Task instructions ▸ Your response should contain every line from the data below that holds the string "wegen".

Input material ▸
:::::

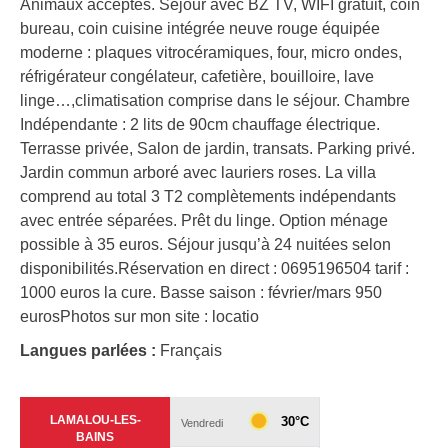
Animaux acceptés. Séjour avec BZ TV, WIFI gratuit, coin
bureau, coin cuisine intégrée neuve rouge équipée
moderne : plaques vitrocéramiques, four, micro ondes,
réfrigérateur congélateur, cafetière, bouilloire, lave
linge…,climatisation comprise dans le séjour. Chambre
Indépendante : 2 lits de 90cm chauffage électrique.
Terrasse privée, Salon de jardin, transats. Parking privé.
Jardin commun arboré avec lauriers roses. La villa
comprend au total 3 T2 complètements indépendants
avec entrée séparées. Prêt du linge. Option ménage
possible à 35 euros. Séjour jusqu’à 24 nuitées selon
disponibilités.Réservation en direct : 0695196504 tarif :
1000 euros la cure. Basse saison : février/mars 950
eurosPhotos sur mon site : locatio
Langues parlées :
Français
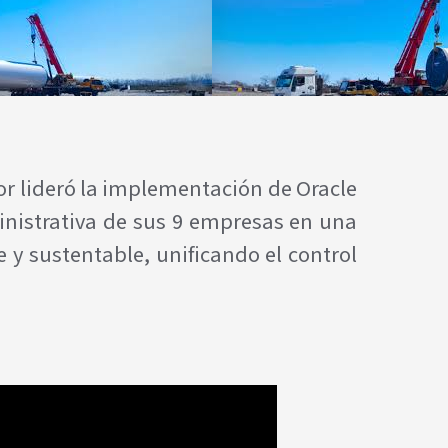
or lideró la implementación de Oracle
ministrativa de sus 9 empresas en una
 y sustentable, unificando el control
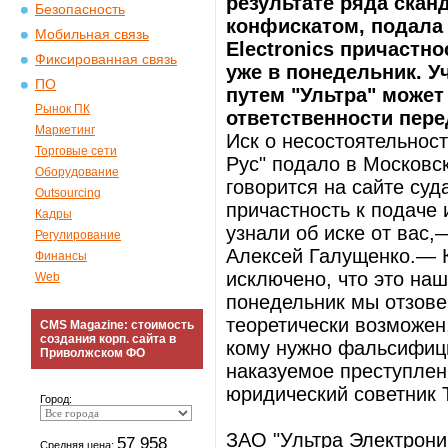
результате ряда скан
Безопасность
конфискатом, подала в
Мобильная связь
Electronics причастно
Фиксированная связь
уже в понедельник. У
ПО
путем "Ультра" может
Рынок ПК
ответственности пере
Маркетинг
Иск о несостоятельност
Торговые сети
Рус" подало в Московс
Оборудование
говорится на сайте суд
Outsourcing
причастность к подаче
Кадры
узнали об иске от вас,
Регулирование
Алексей Галущенко.— К
Финансы
исключено, что это на
Web
понедельник мы отзове
теоретически возможен,
CMS Magazine: стоимость
создания корп. сайта в
кому нужно фальсифици
Приволжском ФО
наказуемое преступлени
юридический советник T
Город:
ЗАО "Ультра Электроник 
57 958
Средняя цена:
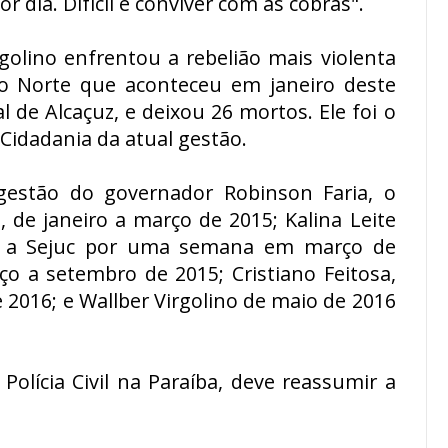
or dia. Difícil é conviver com as cobras".
rgolino enfrentou a rebelião mais violenta
do Norte que aconteceu em janeiro deste
l de Alcaçuz, e deixou 26 mortos. Ele foi o
 Cidadania da atual gestão.
gestão do governador Robinson Faria, o
 de janeiro a março de 2015; Kalina Leite
e a Sejuc por uma semana em março de
ço a setembro de 2015; Cristiano Feitosa,
 2016; e Wallber Virgolino de maio de 2016
Polícia Civil na Paraíba, deve reassumir a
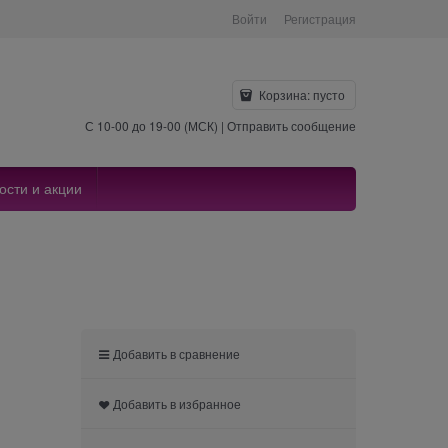
Войти
Регистрация
Корзина:
пусто
С 10-00 до 19-00 (МСК) |
Отправить сообщение
ости и акции
Добавить в сравнение
Добавить в избранное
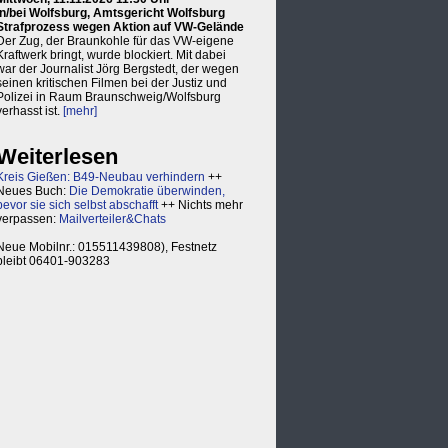
in/bei Wolfsburg, Amtsgericht Wolfsburg
Strafprozess wegen Aktion auf VW-Gelände
Der Zug, der Braunkohle für das VW-eigene
Kraftwerk bringt, wurde blockiert. Mit dabei
war der Journalist Jörg Bergstedt, der wegen
seinen kritischen Filmen bei der Justiz und
Polizei in Raum Braunschweig/Wolfsburg
verhasst ist.
[mehr]
Weiterlesen
Kreis Gießen: B49-Neubau verhindern
++
Neues Buch:
Die Demokratie überwinden,
bevor sie sich selbst abschafft
++ Nichts mehr
verpassen:
Mailverteiler&Chats
Neue Mobilnr.: 015511439808), Festnetz
bleibt 06401-903283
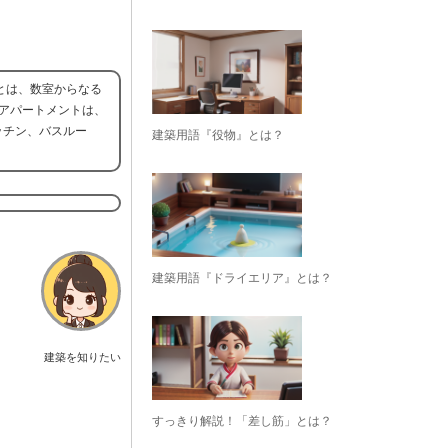
とは、数室からなる
アパートメントは、
ッチン、バスルー
建築用語『役物』とは？
建築用語『ドライエリア』とは？
建築を知りたい
すっきり解説！「差し筋」とは？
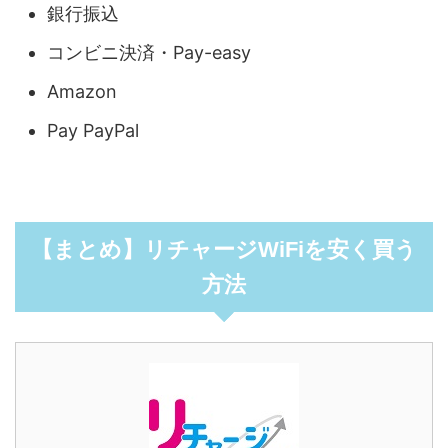
銀行振込
コンビニ決済・Pay-easy
Amazon
Pay PayPal
【まとめ】リチャージWiFiを安く買う
方法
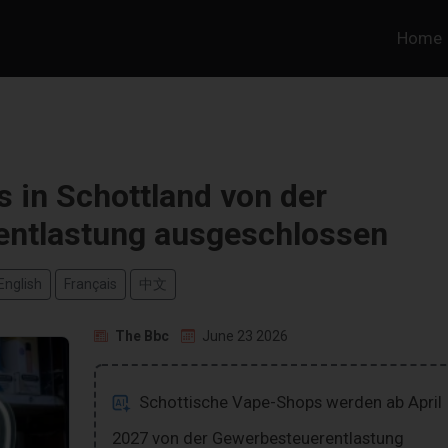
Home
 in Schottland von der
entlastung ausgeschlossen
English
Français
中文
The Bbc
June 23 2026
Schottische Vape-Shops werden ab April
2027 von der Gewerbesteuerentlastung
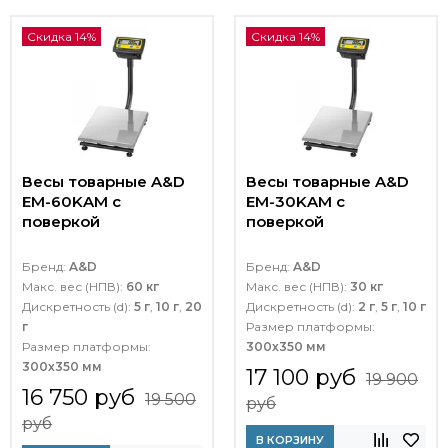
Скидка 14%
Скидка 14%
Весы товарные A&D
Весы товарные A&D
EМ-60KAM с
EМ-30KAM с
поверкой
поверкой
Бренд:
A&D
Бренд:
A&D
Макс. вес (НПВ):
60 кг
Макс. вес (НПВ):
30 кг
Дискретность (d):
5 г
,
10 г
,
20
Дискретность (d):
2 г
,
5 г
,
10 г
г
Размер платформы:
Размер платформы:
300х350 мм
300х350 мм
17 100 руб
19 900
16 750 руб
19 500
руб
руб
В КОРЗИНУ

:::::

Task response ▸
Strafprozess wegen Aktion auf VW-Gelände
war der Journalist Jörg Bergstedt, der wegen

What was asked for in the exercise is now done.